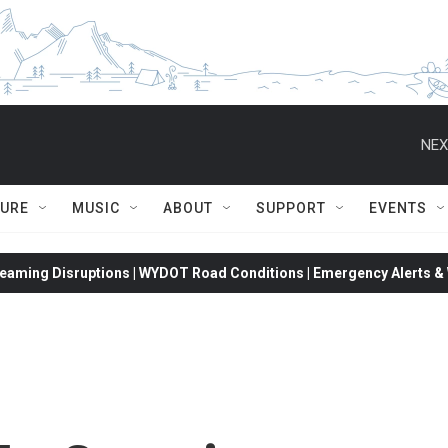
NEX
TURE
MUSIC
ABOUT
SUPPORT
EVENTS
eaming Disruptions | WYDOT Road Conditions | Emergency Alerts & W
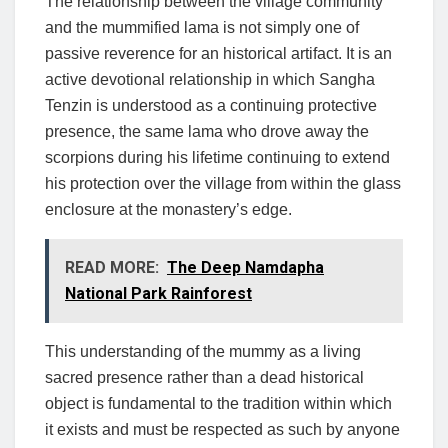
The relationship between the village community
and the mummified lama is not simply one of
passive reverence for an historical artifact. It is an
active devotional relationship in which Sangha
Tenzin is understood as a continuing protective
presence, the same lama who drove away the
scorpions during his lifetime continuing to extend
his protection over the village from within the glass
enclosure at the monastery’s edge.
READ MORE:
The Deep Namdapha
National Park Rainforest
This understanding of the mummy as a living
sacred presence rather than a dead historical
object is fundamental to the tradition within which
it exists and must be respected as such by anyone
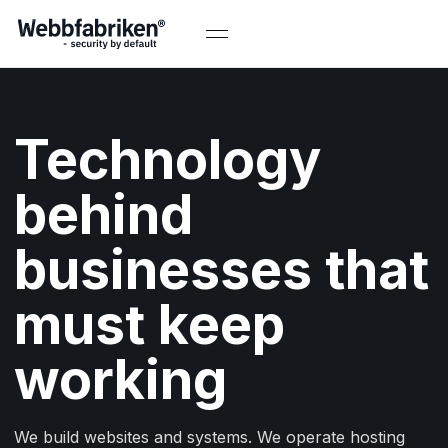
Technology
behind
businesses that
must keep
working
We build websites and systems. We operate hosting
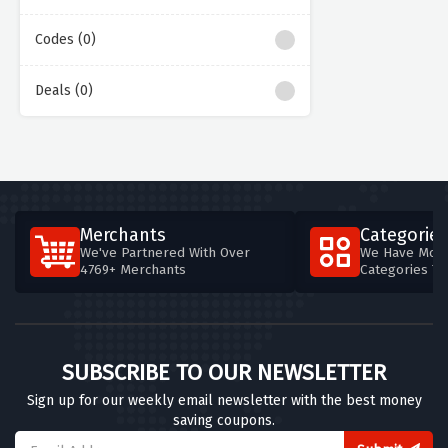
Codes (0)
Deals (0)
Merchants
Categories
We've Partnered With Over
We Have More
4769+ Merchants
Categories T
SUBSCRIBE TO OUR NEWSLETTER
Sign up for our weekly email newsletter with the best money
saving coupons.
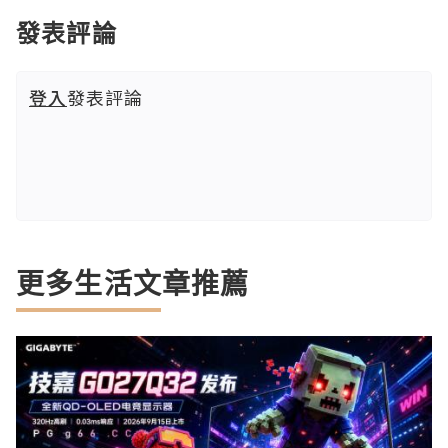
發表評論
登入
發表評論
更多生活文章推薦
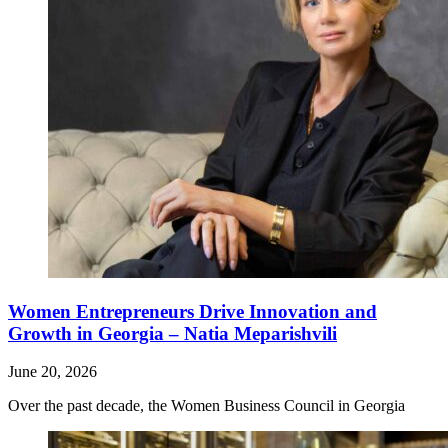
Women Entrepreneurs Drive Innovation and
Growth in Georgia – Natia Meparishvili
June 20, 2026
Over the past decade, the Women Business Council in Georgia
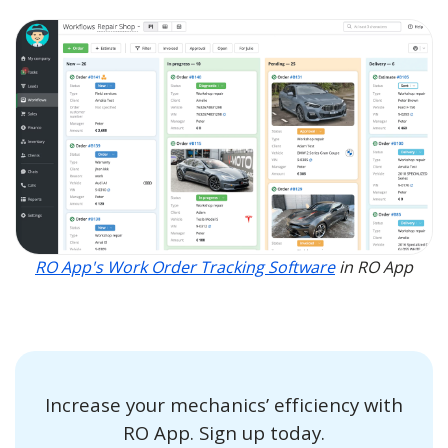
RO App's Work Order Tracking Software
in RO App
Increase your mechanics’ efficiency with
RO App. Sign up today.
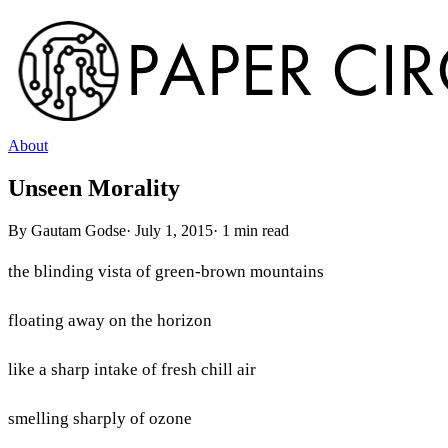
About
Unseen Morality
By
Gautam Godse
·
July 1, 2015
·
1
min read
the blinding vista of green-brown mountains
floating away on the horizon
like a sharp intake of fresh chill air
smelling sharply of ozone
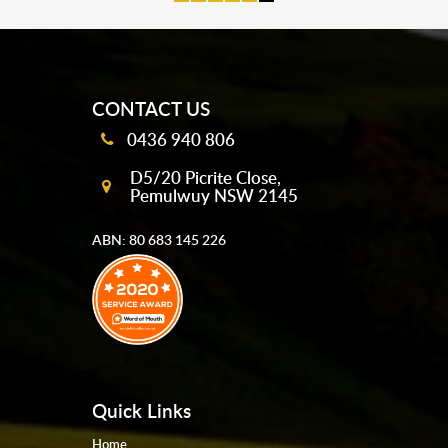
mobile-buttons
CONTACT US
0436 940 806
D5/20 Picrite Close,
Pemulwuy NSW 2145
ABN: 80 683 145 226
Quick Links
Home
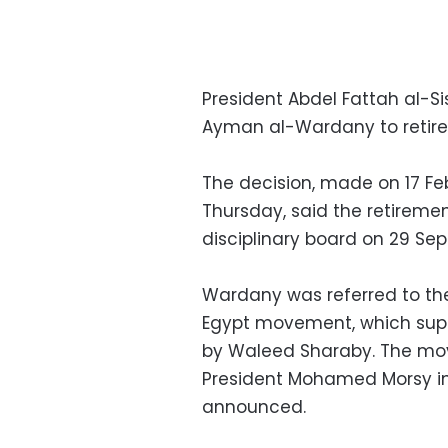
President Abdel Fattah al-Si
Ayman al-Wardany to retir
The decision, made on 17 Feb
Thursday, said the retireme
disciplinary board on 29 Se
Wardany was referred to th
Egypt movement, which sup
by Waleed Sharaby. The mov
President Mohamed Morsy in 2
announced.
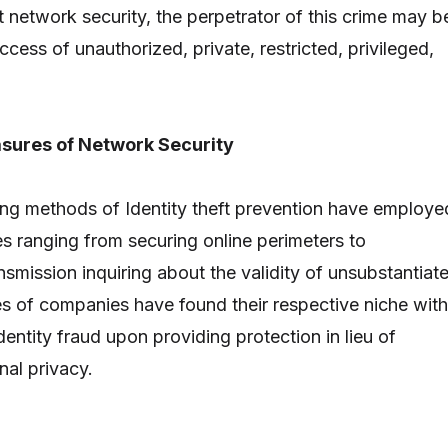
t network security, the perpetrator of this crime may b
cess of unauthorized, private, restricted, privileged,
sures of Network Security
ng methods of Identity theft prevention have employe
s ranging from securing online perimeters to
smission inquiring about the validity of unsubstantiat
pes of companies have found their respective niche with
dentity fraud upon providing protection in lieu of
nal privacy.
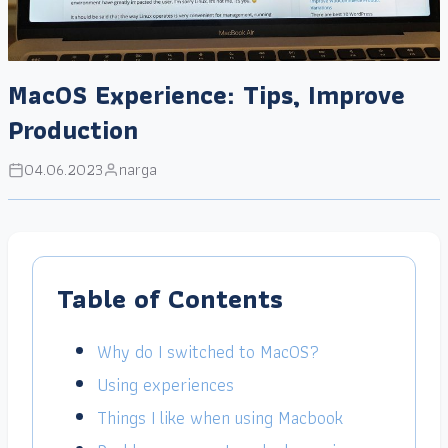
MacOS Experience: Tips, Improve
Production
04.06.2023
narga
Table of Contents
Why do I switched to MacOS?
Using experiences
Things I like when using Macbook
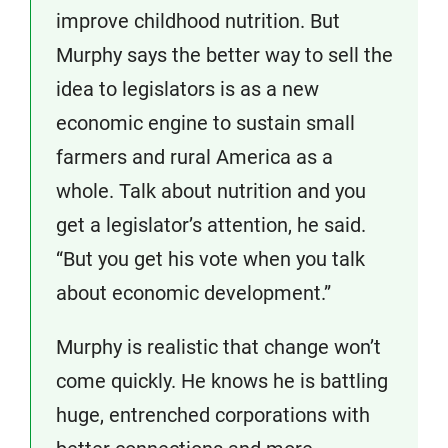
improve childhood nutrition. But
Murphy says the better way to sell the
idea to legislators is as a new
economic engine to sustain small
farmers and rural America as a
whole. Talk about nutrition and you
get a legislator’s attention, he said.
“But you get his vote when you talk
about economic development.”
Murphy is realistic that change won’t
come quickly. He knows he is battling
huge, entrenched corporations with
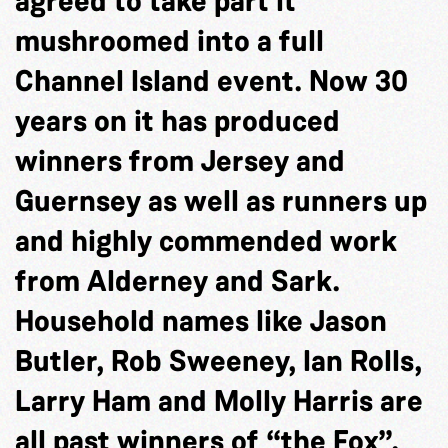
agreed to take part it
mushroomed into a full
Channel Island event. Now 30
years on it has produced
winners from Jersey and
Guernsey as well as runners up
and highly commended work
from Alderney and Sark.
Household names like Jason
Butler, Rob Sweeney, Ian Rolls,
Larry Ham and Molly Harris are
all past winners of “the Fox”.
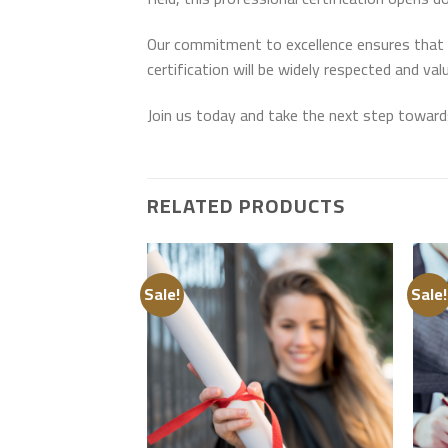
Our commitment to excellence ensures that th
certification will be widely respected and val
Join us today and take the next step toward
RELATED PRODUCTS
Sale!
Sale!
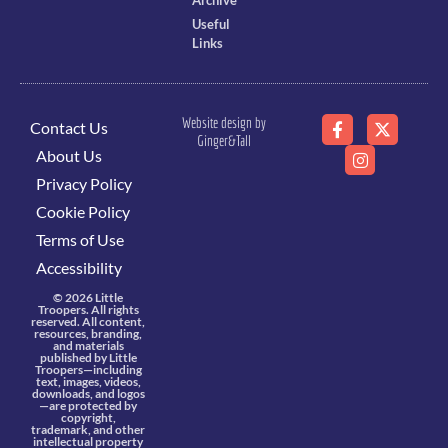
Archive
Useful
Links
Website design by
Contact Us
Ginger&Tall
About Us
Privacy Policy
Cookie Policy
Terms of Use
Accessibility
© 2026 Little
Troopers. All rights
reserved. All content,
resources, branding,
and materials
published by Little
Troopers—including
text, images, videos,
downloads, and logos
—are protected by
copyright,
trademark, and other
intellectual property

===

◆ What is expected: Could you restate each record word for word, keeping the pictures out?

◆ Your response:
NEX
TURE
MUSIC
ABOUT
SUPPORT
EVENTS
eaming Disruptions | WYDOT Road Conditions | Emergency Alerts & W
The relationship between the village community
and the mummified lama is not simply one of
passive reverence for an historical artifact. It is an
active devotional relationship in which Sangha
Tenzin is understood as a continuing protective
presence, the same lama who drove away the
scorpions during his lifetime continuing to extend
his protection over the village from within the glass
enclosure at the monastery’s edge.
READ MORE:
The Deep Namdapha
National Park Rainforest
This understanding of the mummy as a living
sacred presence rather than a dead historical
object is fundamental to the tradition within which
it exists and must be respected as such by anyone
Technology
behind
businesses that
must keep
working
We build websites and systems. We operate hosting
Codes (0)
Deals (0)
Merchants
Categories
We've Partnered With Over
We Have More
4769+ Merchants
Categories T
SUBSCRIBE TO OUR NEWSLETTER
Sign up for our weekly email newsletter with the best money
saving coupons.
發表評論
登入
發表評論
更多生活文章推薦
Women Entrepreneurs Drive Innovation and
Growth in Georgia – Natia Meparishvili
June 20, 2026
Over the past decade, the Women Business Council in Georgia
RO App's Work Order Tracking Software
in RO App
Increase your mechanics’ efficiency with
RO App. Sign up today.
About
Unseen Morality
By
Gautam Godse
·
July 1, 2015
·
1
min read
the blinding vista of green-brown mountains
floating away on the horizon
like a sharp intake of fresh chill air
smelling sharply of ozone
mobile-buttons
CONTACT US
0436 940 806
D5/20 Picrite Close,
Pemulwuy NSW 2145
ABN: 80 683 145 226
Quick Links
Home
President Abdel Fattah al-Si
Ayman al-Wardany to retir
The decision, made on 17 Feb
Thursday, said the retireme
disciplinary board on 29 Se
Wardany was referred to th
Egypt movement, which sup
by Waleed Sharaby. The mov
President Mohamed Morsy in 2
announced.
t network security, the perpetrator of this crime may b
cess of unauthorized, private, restricted, privileged,
sures of Network Security
ng methods of Identity theft prevention have employe
s ranging from securing online perimeters to
smission inquiring about the validity of unsubstantiat
pes of companies have found their respective niche with
dentity fraud upon providing protection in lieu of
nal privacy.
MacOS Experience: Tips, Improve
Production
04.06.2023
narga
Table of Contents
Why do I switched to MacOS?
Using experiences
Things I like when using Macbook
improve childhood nutrition. But
Murphy says the better way to sell the
idea to legislators is as a new
economic engine to sustain small
farmers and rural America as a
whole. Talk about nutrition and you
get a legislator’s attention, he said.
“But you get his vote when you talk
about economic development.”
Murphy is realistic that change won’t
come quickly. He knows he is battling
huge, entrenched corporations with
agreed to take part it
mushroomed into a full
Channel Island event. Now 30
years on it has produced
winners from Jersey and
Guernsey as well as runners up
and highly commended work
from Alderney and Sark.
Household names like Jason
Butler, Rob Sweeney, Ian Rolls,
Larry Ham and Molly Harris are
all past winners of “the Fox”.
Our commitment to excellence ensures that th
certification will be widely respected and val
Join us today and take the next step toward
RELATED PRODUCTS
Sale!
Sale!
Archive
Useful
Links
Website design by
Contact Us
Ginger&Tall
About Us
Privacy Policy
Cookie Policy
Terms of Use
Accessibility
© 2026 Little
Troopers. All rights
reserved. All content,
resources, branding,
and materials
published by Little
Troopers—including
text, images, videos,
downloads, and logos
—are protected by
copyright,
trademark, and other
intellectual property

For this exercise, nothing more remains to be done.